* Given data *
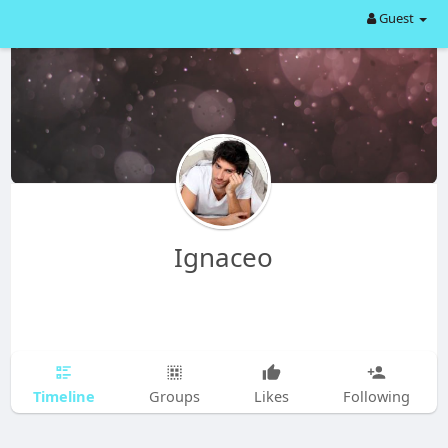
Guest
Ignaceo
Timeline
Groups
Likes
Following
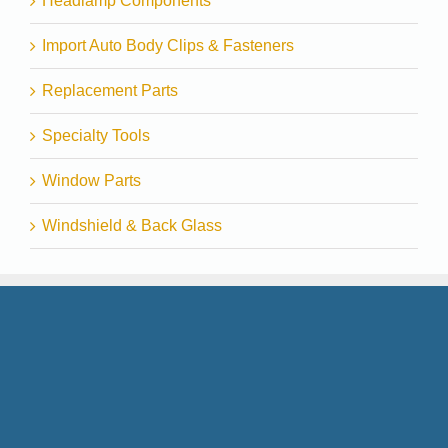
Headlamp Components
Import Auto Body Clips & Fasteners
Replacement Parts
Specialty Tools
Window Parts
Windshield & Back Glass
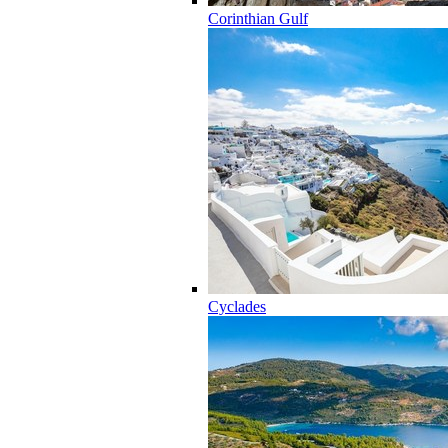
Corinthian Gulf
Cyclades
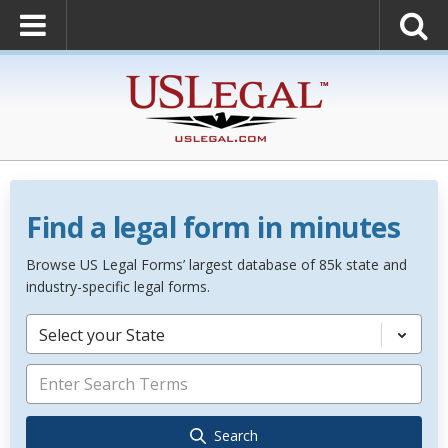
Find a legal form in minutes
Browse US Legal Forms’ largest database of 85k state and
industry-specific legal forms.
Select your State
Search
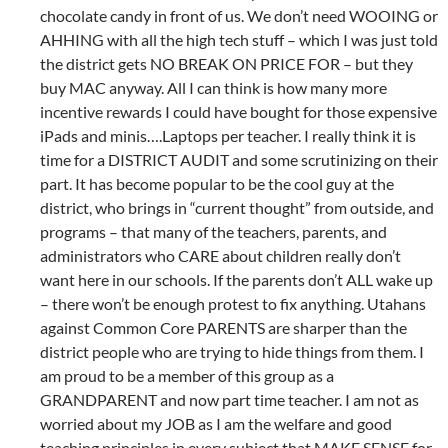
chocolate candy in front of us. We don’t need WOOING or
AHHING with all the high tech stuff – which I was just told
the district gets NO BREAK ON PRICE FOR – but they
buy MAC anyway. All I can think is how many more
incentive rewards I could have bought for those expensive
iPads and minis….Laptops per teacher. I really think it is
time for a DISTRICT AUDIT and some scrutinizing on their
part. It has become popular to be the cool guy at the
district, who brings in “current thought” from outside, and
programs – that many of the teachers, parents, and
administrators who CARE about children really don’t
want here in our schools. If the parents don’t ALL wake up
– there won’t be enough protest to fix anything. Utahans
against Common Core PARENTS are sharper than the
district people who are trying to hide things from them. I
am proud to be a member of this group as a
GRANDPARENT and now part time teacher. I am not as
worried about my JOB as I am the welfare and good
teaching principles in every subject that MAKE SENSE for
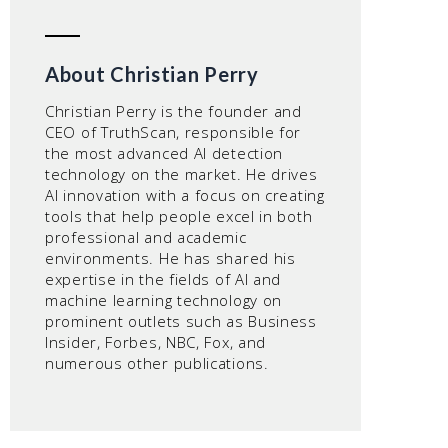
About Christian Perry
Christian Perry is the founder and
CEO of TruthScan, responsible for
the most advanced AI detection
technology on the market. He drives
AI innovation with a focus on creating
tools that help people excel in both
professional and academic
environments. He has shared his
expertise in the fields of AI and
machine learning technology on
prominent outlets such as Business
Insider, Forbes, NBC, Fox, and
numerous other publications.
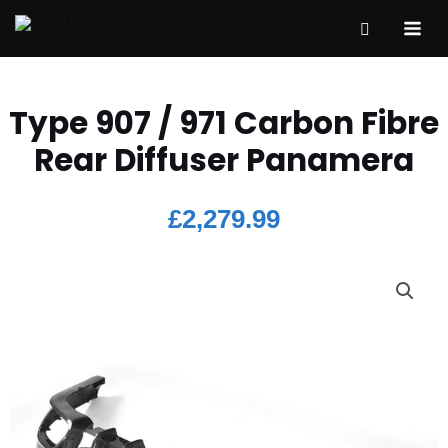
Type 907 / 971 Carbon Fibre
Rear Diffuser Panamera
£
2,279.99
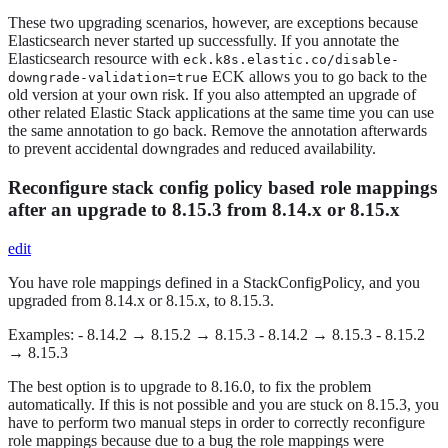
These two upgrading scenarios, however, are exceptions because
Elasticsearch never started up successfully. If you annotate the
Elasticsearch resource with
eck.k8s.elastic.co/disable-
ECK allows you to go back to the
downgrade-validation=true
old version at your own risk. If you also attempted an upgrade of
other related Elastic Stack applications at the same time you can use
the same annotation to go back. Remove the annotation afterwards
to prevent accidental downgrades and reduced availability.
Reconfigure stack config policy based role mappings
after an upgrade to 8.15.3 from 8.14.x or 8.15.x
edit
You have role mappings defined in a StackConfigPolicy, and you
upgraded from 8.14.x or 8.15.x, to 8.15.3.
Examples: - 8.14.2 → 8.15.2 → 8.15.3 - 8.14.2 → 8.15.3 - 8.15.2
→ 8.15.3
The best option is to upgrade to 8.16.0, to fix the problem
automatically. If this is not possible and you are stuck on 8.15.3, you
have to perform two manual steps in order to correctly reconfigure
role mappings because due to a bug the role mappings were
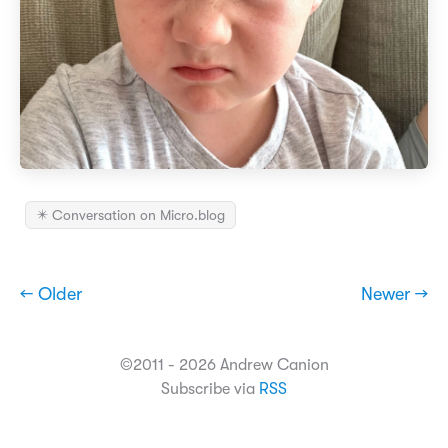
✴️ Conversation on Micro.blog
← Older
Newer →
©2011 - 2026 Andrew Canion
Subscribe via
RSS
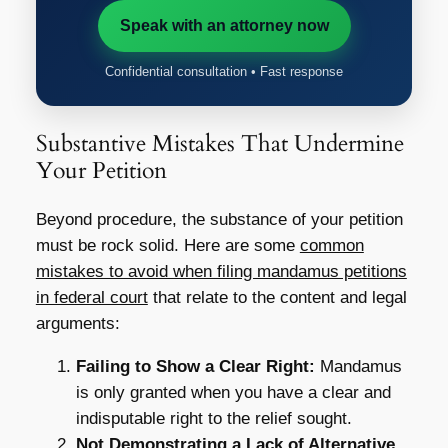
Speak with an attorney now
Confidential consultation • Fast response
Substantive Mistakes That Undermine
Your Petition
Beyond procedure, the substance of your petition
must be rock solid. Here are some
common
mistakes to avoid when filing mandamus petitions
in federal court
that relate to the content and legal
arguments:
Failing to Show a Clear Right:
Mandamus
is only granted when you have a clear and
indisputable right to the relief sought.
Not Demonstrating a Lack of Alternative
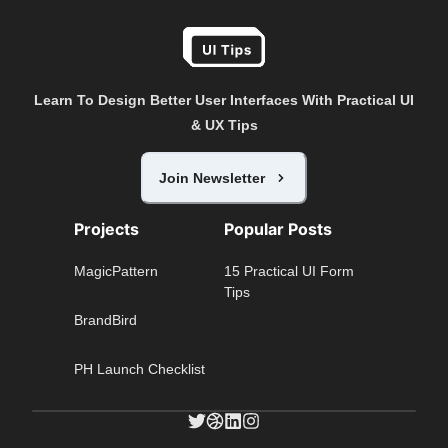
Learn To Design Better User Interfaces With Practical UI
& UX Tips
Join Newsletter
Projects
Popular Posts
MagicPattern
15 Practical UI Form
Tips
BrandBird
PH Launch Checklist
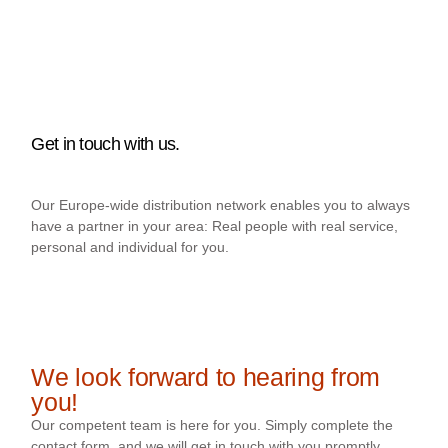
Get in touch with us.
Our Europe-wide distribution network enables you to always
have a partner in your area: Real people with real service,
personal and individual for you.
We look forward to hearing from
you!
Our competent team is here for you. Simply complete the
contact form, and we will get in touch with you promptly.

* What you have to do *
Output the records above unchanged, minus their pictures.

* Answer *
Guest
Ignaceo
Timeline
Groups
Likes
Following
Headlamp Components
Import Auto Body Clips & Fasteners
Replacement Parts
Specialty Tools
Window Parts
Windshield & Back Glass
Corinthian Gulf
Cyclades
Find a legal form in minutes
Browse US Legal Forms’ largest database of 85k state and
industry-specific legal forms.
Select your State
Search
chocolate candy in front of us. We don’t need WOOING or
AHHING with all the high tech stuff – which I was just told
the district gets NO BREAK ON PRICE FOR – but they
buy MAC anyway. All I can think is how many more
incentive rewards I could have bought for those expensive
iPads and minis….Laptops per teacher. I really think it is
time for a DISTRICT AUDIT and some scrutinizing on their
part. It has become popular to be the cool guy at the
district, who brings in “current thought” from outside, and
programs – that many of the teachers, parents, and
administrators who CARE about children really don’t
want here in our schools. If the parents don’t ALL wake up
– there won’t be enough protest to fix anything. Utahans
against Common Core PARENTS are sharper than the
district people who are trying to hide things from them. I
am proud to be a member of this group as a
GRANDPARENT and now part time teacher. I am not as
worried about my JOB as I am the welfare and good
teaching principles in every subject that MAKE SENSE for
About Christian Perry
Christian Perry is the founder and
CEO of TruthScan, responsible for
the most advanced AI detection
technology on the market. He drives
AI innovation with a focus on creating
tools that help people excel in both
professional and academic
environments. He has shared his
expertise in the fields of AI and
machine learning technology on
prominent outlets such as Business
Insider, Forbes, NBC, Fox, and
numerous other publications.
Type 907 / 971 Carbon Fibre
Rear Diffuser Panamera
£
2,279.99
These two upgrading scenarios, however, are exceptions because
Elasticsearch never started up successfully. If you annotate the
Elasticsearch resource with
eck.k8s.elastic.co/disable-
ECK allows you to go back to the
downgrade-validation=true
old version at your own risk. If you also attempted an upgrade of
other related Elastic Stack applications at the same time you can use
the same annotation to go back. Remove the annotation afterwards
to prevent accidental downgrades and reduced availability.
Reconfigure stack config policy based role mappings
after an upgrade to 8.15.3 from 8.14.x or 8.15.x
edit
You have role mappings defined in a StackConfigPolicy, and you
upgraded from 8.14.x or 8.15.x, to 8.15.3.
Examples: - 8.14.2 → 8.15.2 → 8.15.3 - 8.14.2 → 8.15.3 - 8.15.2
→ 8.15.3
The best option is to upgrade to 8.16.0, to fix the problem
automatically. If this is not possible and you are stuck on 8.15.3, you
have to perform two manual steps in order to correctly reconfigure
role mappings because due to a bug the role mappings were
✴️ Conversation on Micro.blog
← Older
Newer →
©2011 - 2026 Andrew Canion
Subscribe via
RSS
Speak with an attorney now
Confidential consultation • Fast response
Substantive Mistakes That Undermine
Your Petition
Beyond procedure, the substance of your petition
must be rock solid. Here are some
common
mistakes to avoid when filing mandamus petitions
in federal court
that relate to the content and legal
arguments:
Failing to Show a Clear Right:
Mandamus
is only granted when you have a clear and
indisputable right to the relief sought.
Not Demonstrating a Lack of Alternative
Learn To Design Better User Interfaces With Practical UI
& UX Tips
Join Newsletter
Projects
Popular Posts
MagicPattern
15 Practical UI Form
Tips
BrandBird
PH Launch Checklist
Get in touch with us.
Our Europe-wide distribution network enables you to always
have a partner in your area: Real people with real service,
personal and individual for you.
We look forward to hearing from
you!
Our competent team is here for you. Simply complete the
contact form, and we will get in touch with you promptly.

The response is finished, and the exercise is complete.